Try cleaning first, but find the cause to prevent it again!
If the catalytic converter is dirty I can see how cleaning it would work. Try a gallon of lacquer thinner in a 10 to 12 gallon tank. P0420 comes with just 5% below correct efficiency threshold. If it was broken, it definitely would not work. (Melted or broken up.) Also, remember, if your catalytic converter went bad, be sure to look for any leaking fuel injectors, check timing and spark, as these problems make catalytic converters go bad. (To test fuel injectors requires some advanced equipment.)My point about trying to clean a catalytic converter, is that it just has some carbon build up on it keeping combustion gasses from getting the catalyzing metals, then cleaning it off will work. If enough of these metals are eroded away off of the ceramic honey comb, no amount of cleaning will make it work. If the catalytic converter doesn't have to be cut out of the car, then it may be practical to unbolt it and leave it in a thick concentration of dawn detergent over night, rinse it off, reinstall it and it may work again. This is a more aggressive and more effective way, but if your car is really old, my guess is that it just needs replacing.
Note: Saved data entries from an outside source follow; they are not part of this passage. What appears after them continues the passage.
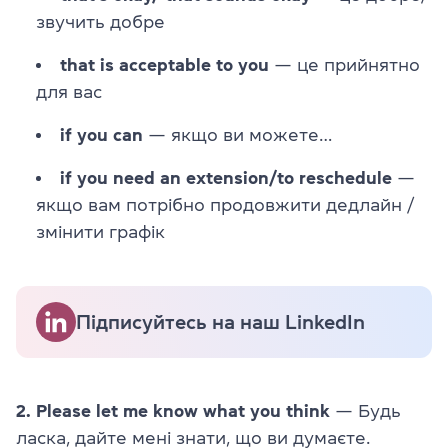
звучить добре
that is acceptable to you
— це прийнятно
для вас
if you can
— якщо ви можете…
if you need an extension/to reschedule
—
якщо вам потрібно продовжити дедлайн /
змінити графік
Підписуйтесь на наш LinkedIn
2. Please let me know what you think
— Будь
ласка, дайте мені знати, що ви думаєте.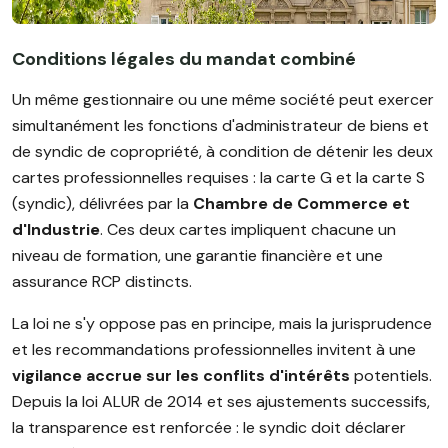
Conditions légales du mandat combiné
Un même gestionnaire ou une même société peut exercer
simultanément les fonctions d'administrateur de biens et
de syndic de copropriété, à condition de détenir les deux
cartes professionnelles requises : la carte G et la carte S
(syndic), délivrées par la
Chambre de Commerce et
d'Industrie
. Ces deux cartes impliquent chacune un
niveau de formation, une garantie financière et une
assurance RCP distincts.
La loi ne s'y oppose pas en principe, mais la jurisprudence
et les recommandations professionnelles invitent à une
vigilance accrue sur les conflits d'intérêts
potentiels.
Depuis la loi ALUR de 2014 et ses ajustements successifs,
la transparence est renforcée : le syndic doit déclarer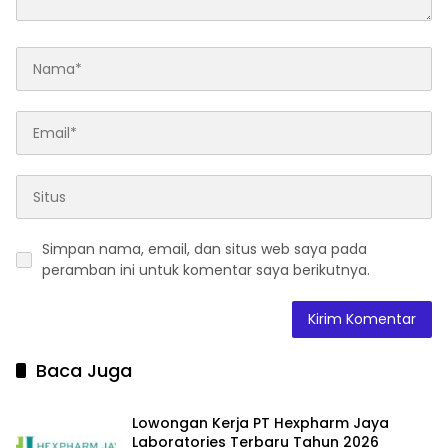
Simpan nama, email, dan situs web saya pada
peramban ini untuk komentar saya berikutnya.
Baca Juga
Lowongan Kerja PT Hexpharm Jaya
Laboratories Terbaru Tahun 2026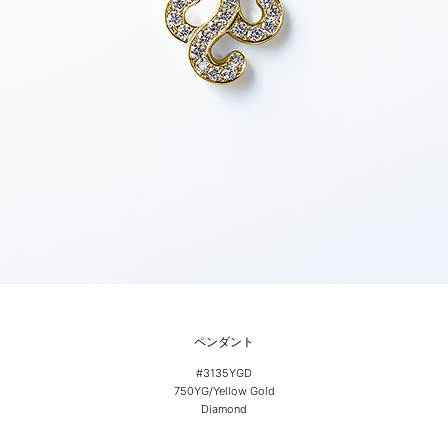
ペンダント
#3135YGD
750YG/Yellow Gold
Diamond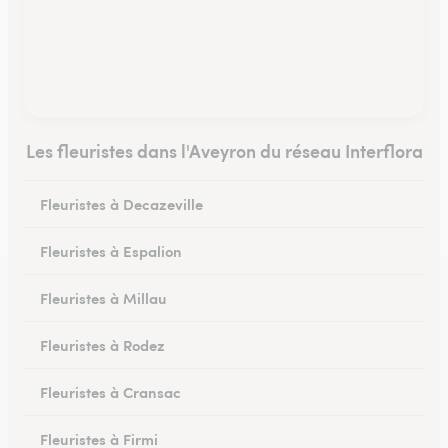
Les fleuristes dans l'Aveyron du réseau Interflora
Fleuristes à Decazeville
Fleuristes à Espalion
Fleuristes à Millau
Fleuristes à Rodez
Fleuristes à Cransac
Fleuristes à Firmi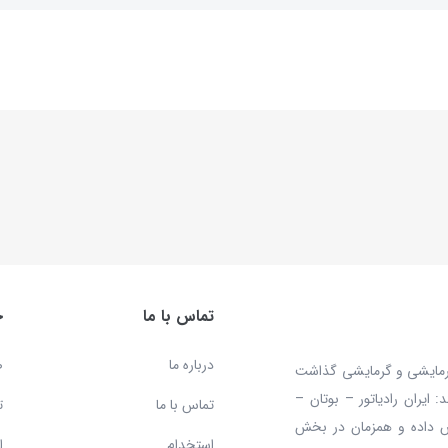
تماس با ما
خ
درباره ما
ص
 محصولات سرمایشی و گرمایشی گذاشت
ایران رادیاتور – بوتان –
تماس با ما
ت
ش داده و همزمان در بخش
استخدام
ا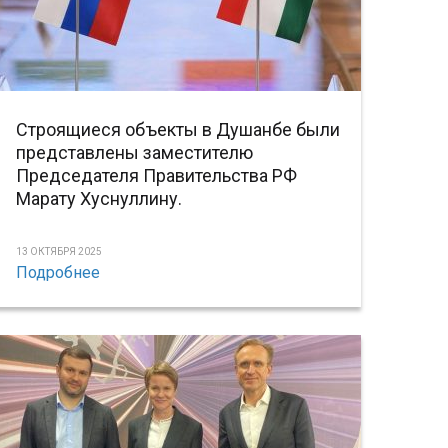
Строящиеся объекты в Душанбе были
представлены заместителю
Председателя Правительства РФ
Марату Хуснуллину.
13 ОКТЯБРЯ 2025
Подробнее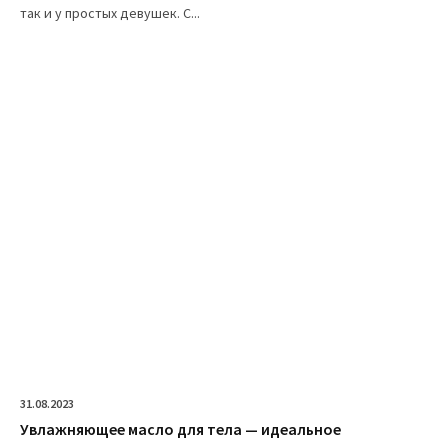
так и у простых девушек. С...
31.08.2023
Увлажняющее масло для тела — идеальное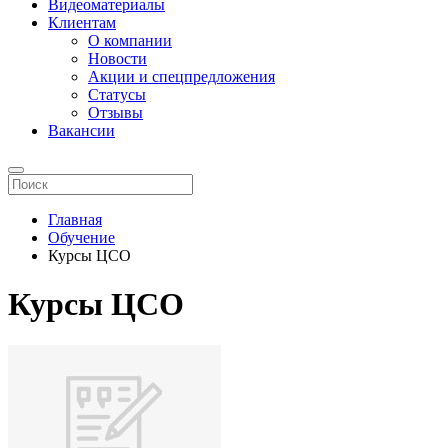
Видеоматериалы
Клиентам
О компании
Новости
Акции и спецпредложения
Статусы
Отзывы
Вакансии
Главная
Обучение
Курсы ЦСО
Курсы ЦСО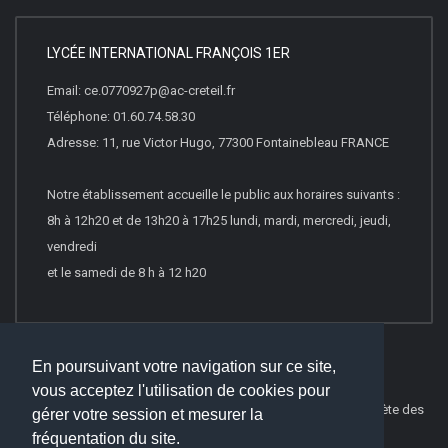
LYCÉE INTERNATIONAL FRANÇOIS 1ER
Email: ce.0770927p@ac-creteil.fr
Téléphone: 01.60.74.58.30
Adresse: 11, rue Victor Hugo, 77300 Fontainebleau FRANCE
Notre établissement accueille le public aux horaires suivants :
8h à 12h20 et de 13h20 à 17h25 lundi, mardi, mercredi, jeudi,
vendredi
et le samedi de 8 h à 12 h20
En poursuivant votre navigation sur ce site,
vous acceptez l'utilisation de cookies pour
© 2026
Websco Innovations
-
Mentions Légales
-
Liste Complète des
gérer votre session et mesurer la
articles
fréquentation du site.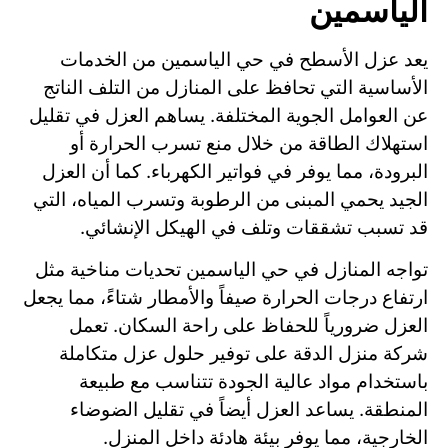
الياسمين
يعد عزل الأسطح في حي الياسمين من الخدمات
الأساسية التي تحافظ على المنازل من التلف الناتج
عن العوامل الجوية المختلفة. يساهم العزل في تقليل
استهلاك الطاقة من خلال منع تسرب الحرارة أو
البرودة، مما يوفر في فواتير الكهرباء. كما أن العزل
الجيد يحمي المبنى من الرطوبة وتسرب المياه، التي
قد تسبب تشققات وتلف في الهيكل الإنشائي.
تواجه المنازل في حي الياسمين تحديات مناخية مثل
ارتفاع درجات الحرارة صيفاً والأمطار شتاءً، مما يجعل
العزل ضرورياً للحفاظ على راحة السكان. تعمل
شركة منزل الدقة على توفير حلول عزل متكاملة
باستخدام مواد عالية الجودة تتناسب مع طبيعة
المنطقة. يساعد العزل أيضاً في تقليل الضوضاء
الخارجية، مما يوفر بيئة هادئة داخل المنزل.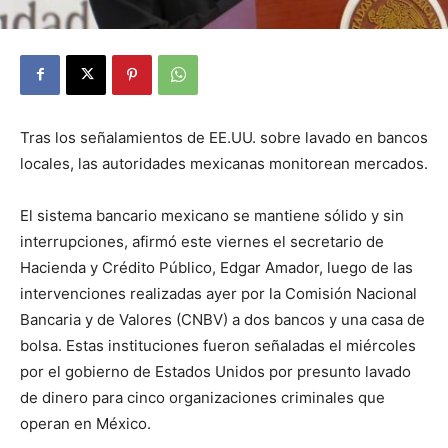
Tras los señalamientos de EE.UU. sobre lavado en bancos
locales, las autoridades mexicanas monitorean mercados.
El sistema bancario mexicano se mantiene sólido y sin
interrupciones, afirmó este viernes el secretario de
Hacienda y Crédito Público, Edgar Amador, luego de las
intervenciones realizadas ayer por la Comisión Nacional
Bancaria y de Valores (CNBV) a dos bancos y una casa de
bolsa. Estas instituciones fueron señaladas el miércoles
por el gobierno de Estados Unidos por presunto lavado
de dinero para cinco organizaciones criminales que
operan en México.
Back to the analysis, has it really gone bad?
On a live data scan you can see the stoichiometric up and down from lean to rich on traditional O2 sensors. Seeing that on bank 1 sensor 1 or bank 2 sensor 1 - O2 sensors that are prior to the catalytic converter you're fine. If you see that same, or nearly the same wave form on sensor 2 for bank 1 or 2, then you should have a bad catalytic converter (saying this to cover V6/V8 cars with two engine banks, just apply the information to to a 4 cylinder or inline 4, (L4) engine without the bank 2 information. The sensor 2's on bank 1 or 2 are after the catalytic converter. Bank 1 catalytic converter below efficiency is a P0420, and a P0430 is a the same problem on bank 2.
I had an exhaust leak prior to my cat (a nickname for catalytic converters). When I replaced my cat I was lucky that I did indeed need it.The new cat almost stopped the wave form on the sensors behind the cat. You see, as outside air burps into your exhaust via the venturi effect (move gases down a pipe at high speeds will pull outside air in through a hole) it'll cool the exhaust gasses, and make your catalytic converter cooler for a moment, and burn less of the unburnt combustion gasses. A human can see the difference but the car figures exhaust leaks as a bad cat.The rear O2 sensors should be pretty steady. They can stay steady rich or lean and you've beat the P0420 and/or P0430.
They can go from lean to rich at times. My car's cat lives super lean, by my O2 sensors estimation. If I'm accelerating for a while onto the freeway or the exhaust isn't warmed up yet, then that sensor will go rich. Some rear O2 sensors will see rich all of the time. That's how usual catalytic converters/rear O2 sensor relationships are.